As Michael points out in his post, this technique would be very suitable
for
a
Xilinx Spartan-IIE and indeed any FPGA - there are many cases where
these
filters would be useful even on devices with dedicated multipliers (when
they are all in use for example! ;-) ).

You can find out more at http://www.dspec.org/rsg.asp - there are also
datasheets here that provide comparisons with Xilinx and Altera and
demonstrate the output of another application (written in java) that
generates schematic representations of the filters for use in reports,
meetings and thesises! :)

I hope this information is of use to you - please contact me if you have
any
questions,

Thanks for your time,

Ken

--
To reply by email, please remove the _MENOWANTSPAM from my email
address.

"Ray Andraka" <ray@andraka.com> wrote in message
news:3F54F936.5E694FD1@andraka.com...
The problem with the multiplier block approach is that the
construction is predicated on the specific coefficients. As
a result it is considerably harder to use for an arbitrary
set of coefficients.

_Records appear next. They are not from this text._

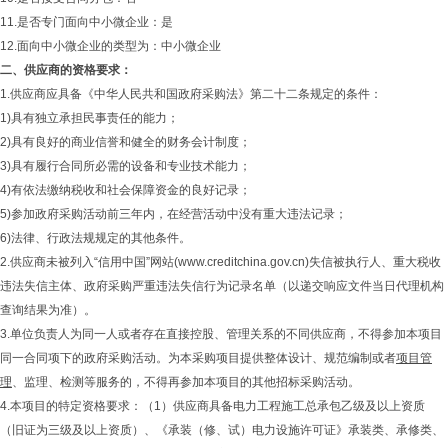
11.是否专门面向中小微企业：是
12.面向中小微企业的类型为：中小微企业
二、
供应商的资格要求：
1.供应商应具备《中华人民共和国政府采购法》第二十二条规定的条件：
1)具有独立承担民事责任的能力；
2)具有良好的商业信誉和健全的财务会计制度；
3)具有履行合同所必需的设备和专业技术能力；
4)有依法缴纳税收和社会保障资金的良好记录；
5)参加政府采购活动前三年内，在经营活动中没有重大违法记录；
6)法律、行政法规规定的其他条件。
2.供应商未被列入“信用中国”网站(www.creditchina.gov.cn)失信被执行人、重大税收
违法失信主体、政府采购严重违法失信行为记录名单（以递交响应文件当日代理机构
查询结果为准）。
3.单位负责人为同一人或者存在直接控股、管理关系的不同供应商，不得参加本项目
同一合同项下的政府采购活动。为本采购项目提供整体设计、规范编制或者
项目管
理
、监理、检测等服务的，不得再参加本项目的其他招标采购活动。
4.本项目的特定资格要求：（1）供应商具备电力工程施工总承包乙级及以上资质
（旧证为三级及以上资质）、《承装（修、试）电力设施许可证》承装类、承修类、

It may reduce area over a straight FIR
filter running at the same clocks per sample, but at a
considerable cost in design time and flexibility. You also
give up regularity in the structure, which may reduce the
overall performance. Essentially what the block multiplier
and distributed arithmetic approaches are is a rearrangement
of the bitwise product terms. The mutliplier block takes
advantage of duplicate terms by adding the inputs before
they are multiplied by the term.

Michael Spencer wrote:

Hello,

Has anyone compared FPGA implementations of full-rate
digital FIR filters based on the use of Multiplier Blocks
vs. traditional FIRs with constant coefficient
multipliers? By full rate, I mean: one output result per
clock cycle and no interpolation or decimation.

For anyone not familiar, a multiplier block is a network
of shifters and adders that performs multiplications by
several coefficients efficiently by exploiting common
sub-expressions. The multiplier block can be exploited in
FIR filters by transposing the standard filter so that the
products of all the coefficients with the current
input-sample are required simultaneously.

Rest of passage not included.